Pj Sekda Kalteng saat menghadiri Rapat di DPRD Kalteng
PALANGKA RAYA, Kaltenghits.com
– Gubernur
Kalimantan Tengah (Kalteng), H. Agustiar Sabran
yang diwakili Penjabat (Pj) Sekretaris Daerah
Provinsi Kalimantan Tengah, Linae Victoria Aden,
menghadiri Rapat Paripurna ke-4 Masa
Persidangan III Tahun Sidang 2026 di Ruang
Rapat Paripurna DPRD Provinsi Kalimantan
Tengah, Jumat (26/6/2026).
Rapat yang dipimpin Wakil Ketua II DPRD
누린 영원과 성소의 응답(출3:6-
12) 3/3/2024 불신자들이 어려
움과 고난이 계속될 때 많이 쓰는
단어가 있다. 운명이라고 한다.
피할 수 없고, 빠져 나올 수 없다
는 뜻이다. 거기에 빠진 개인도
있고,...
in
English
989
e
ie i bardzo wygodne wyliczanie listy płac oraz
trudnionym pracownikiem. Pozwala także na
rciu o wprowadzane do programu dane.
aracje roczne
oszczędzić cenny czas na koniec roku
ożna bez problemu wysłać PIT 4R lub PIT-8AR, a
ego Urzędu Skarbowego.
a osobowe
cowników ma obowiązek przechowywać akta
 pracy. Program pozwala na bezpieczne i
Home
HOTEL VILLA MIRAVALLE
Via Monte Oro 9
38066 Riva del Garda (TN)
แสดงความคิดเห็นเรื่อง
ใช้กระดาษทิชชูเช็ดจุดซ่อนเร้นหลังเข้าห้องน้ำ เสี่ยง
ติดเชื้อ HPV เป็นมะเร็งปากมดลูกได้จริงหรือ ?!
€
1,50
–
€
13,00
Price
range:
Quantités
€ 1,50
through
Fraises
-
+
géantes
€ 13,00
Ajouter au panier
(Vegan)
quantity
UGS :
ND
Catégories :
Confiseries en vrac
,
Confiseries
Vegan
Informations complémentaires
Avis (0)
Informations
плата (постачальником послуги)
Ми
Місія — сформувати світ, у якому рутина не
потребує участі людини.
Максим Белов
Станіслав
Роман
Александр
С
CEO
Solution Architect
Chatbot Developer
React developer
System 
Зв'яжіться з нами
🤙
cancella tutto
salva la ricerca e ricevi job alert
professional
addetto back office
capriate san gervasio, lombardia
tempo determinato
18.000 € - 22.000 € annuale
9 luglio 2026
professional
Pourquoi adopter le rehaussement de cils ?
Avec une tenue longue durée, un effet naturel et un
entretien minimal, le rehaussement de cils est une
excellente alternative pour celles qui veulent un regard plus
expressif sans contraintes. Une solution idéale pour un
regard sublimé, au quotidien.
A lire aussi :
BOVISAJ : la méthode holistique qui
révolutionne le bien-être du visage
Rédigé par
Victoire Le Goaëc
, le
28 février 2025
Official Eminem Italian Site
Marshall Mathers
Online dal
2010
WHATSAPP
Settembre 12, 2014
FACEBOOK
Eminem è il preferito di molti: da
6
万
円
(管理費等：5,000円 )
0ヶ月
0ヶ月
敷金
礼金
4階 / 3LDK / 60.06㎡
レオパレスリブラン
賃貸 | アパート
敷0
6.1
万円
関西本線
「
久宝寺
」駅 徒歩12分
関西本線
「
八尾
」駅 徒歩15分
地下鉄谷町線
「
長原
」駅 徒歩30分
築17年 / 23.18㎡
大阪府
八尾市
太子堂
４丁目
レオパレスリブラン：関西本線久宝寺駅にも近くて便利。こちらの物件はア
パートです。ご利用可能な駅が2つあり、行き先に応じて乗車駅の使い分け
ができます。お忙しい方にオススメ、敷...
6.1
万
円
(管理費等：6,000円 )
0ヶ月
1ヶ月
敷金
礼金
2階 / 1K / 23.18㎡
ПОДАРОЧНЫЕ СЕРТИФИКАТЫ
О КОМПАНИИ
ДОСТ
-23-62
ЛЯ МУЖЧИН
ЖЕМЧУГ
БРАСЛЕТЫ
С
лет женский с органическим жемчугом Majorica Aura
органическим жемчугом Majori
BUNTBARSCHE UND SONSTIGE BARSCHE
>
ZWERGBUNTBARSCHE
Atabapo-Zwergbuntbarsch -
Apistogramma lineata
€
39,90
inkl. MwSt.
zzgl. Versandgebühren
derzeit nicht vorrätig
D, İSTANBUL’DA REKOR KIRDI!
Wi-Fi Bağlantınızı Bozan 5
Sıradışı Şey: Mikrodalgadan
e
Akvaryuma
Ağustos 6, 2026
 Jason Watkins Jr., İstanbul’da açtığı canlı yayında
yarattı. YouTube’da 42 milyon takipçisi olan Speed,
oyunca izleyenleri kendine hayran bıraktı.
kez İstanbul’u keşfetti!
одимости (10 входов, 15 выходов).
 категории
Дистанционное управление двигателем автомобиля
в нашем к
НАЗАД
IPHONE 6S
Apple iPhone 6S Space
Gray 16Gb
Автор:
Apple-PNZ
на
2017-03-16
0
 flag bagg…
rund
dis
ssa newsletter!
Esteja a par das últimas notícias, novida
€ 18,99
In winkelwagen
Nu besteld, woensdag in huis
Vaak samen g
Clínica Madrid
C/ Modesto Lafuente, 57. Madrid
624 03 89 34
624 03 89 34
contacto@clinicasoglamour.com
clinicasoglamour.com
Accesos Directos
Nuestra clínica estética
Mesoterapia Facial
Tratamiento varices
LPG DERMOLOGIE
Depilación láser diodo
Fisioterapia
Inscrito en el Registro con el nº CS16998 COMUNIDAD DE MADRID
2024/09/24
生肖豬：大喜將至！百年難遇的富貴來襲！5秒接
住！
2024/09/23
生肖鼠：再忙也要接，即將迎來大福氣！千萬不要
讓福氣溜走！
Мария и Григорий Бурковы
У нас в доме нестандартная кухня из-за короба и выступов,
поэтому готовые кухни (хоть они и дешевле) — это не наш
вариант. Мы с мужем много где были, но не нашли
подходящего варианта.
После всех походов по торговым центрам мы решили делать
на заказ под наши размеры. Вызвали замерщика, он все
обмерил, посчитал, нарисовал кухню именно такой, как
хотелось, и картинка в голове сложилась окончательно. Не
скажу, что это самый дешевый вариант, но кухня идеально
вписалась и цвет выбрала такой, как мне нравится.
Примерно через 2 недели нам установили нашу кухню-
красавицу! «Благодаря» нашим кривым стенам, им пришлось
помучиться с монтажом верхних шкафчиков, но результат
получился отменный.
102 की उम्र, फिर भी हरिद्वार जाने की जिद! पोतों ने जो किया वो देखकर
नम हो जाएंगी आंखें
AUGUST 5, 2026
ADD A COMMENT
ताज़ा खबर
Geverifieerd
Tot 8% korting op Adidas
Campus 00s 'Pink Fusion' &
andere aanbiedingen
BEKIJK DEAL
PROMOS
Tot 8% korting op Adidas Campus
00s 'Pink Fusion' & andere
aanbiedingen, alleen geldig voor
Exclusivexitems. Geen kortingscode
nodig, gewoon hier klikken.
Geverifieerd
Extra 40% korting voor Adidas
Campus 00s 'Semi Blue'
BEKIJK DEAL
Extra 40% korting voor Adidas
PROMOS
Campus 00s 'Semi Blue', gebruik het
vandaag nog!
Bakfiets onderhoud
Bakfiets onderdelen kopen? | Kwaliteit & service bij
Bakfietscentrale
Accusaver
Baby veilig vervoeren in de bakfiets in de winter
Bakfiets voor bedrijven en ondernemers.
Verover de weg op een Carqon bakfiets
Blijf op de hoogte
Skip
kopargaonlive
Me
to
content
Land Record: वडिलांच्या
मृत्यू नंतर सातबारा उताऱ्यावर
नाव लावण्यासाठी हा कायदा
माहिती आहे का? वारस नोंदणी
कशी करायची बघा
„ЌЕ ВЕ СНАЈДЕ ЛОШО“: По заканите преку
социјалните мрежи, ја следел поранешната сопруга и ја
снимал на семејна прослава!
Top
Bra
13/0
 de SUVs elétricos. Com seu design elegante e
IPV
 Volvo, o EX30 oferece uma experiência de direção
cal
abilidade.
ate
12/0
----
Provide only the count of lines in the material above that hold the word "cils".

● Task response: 2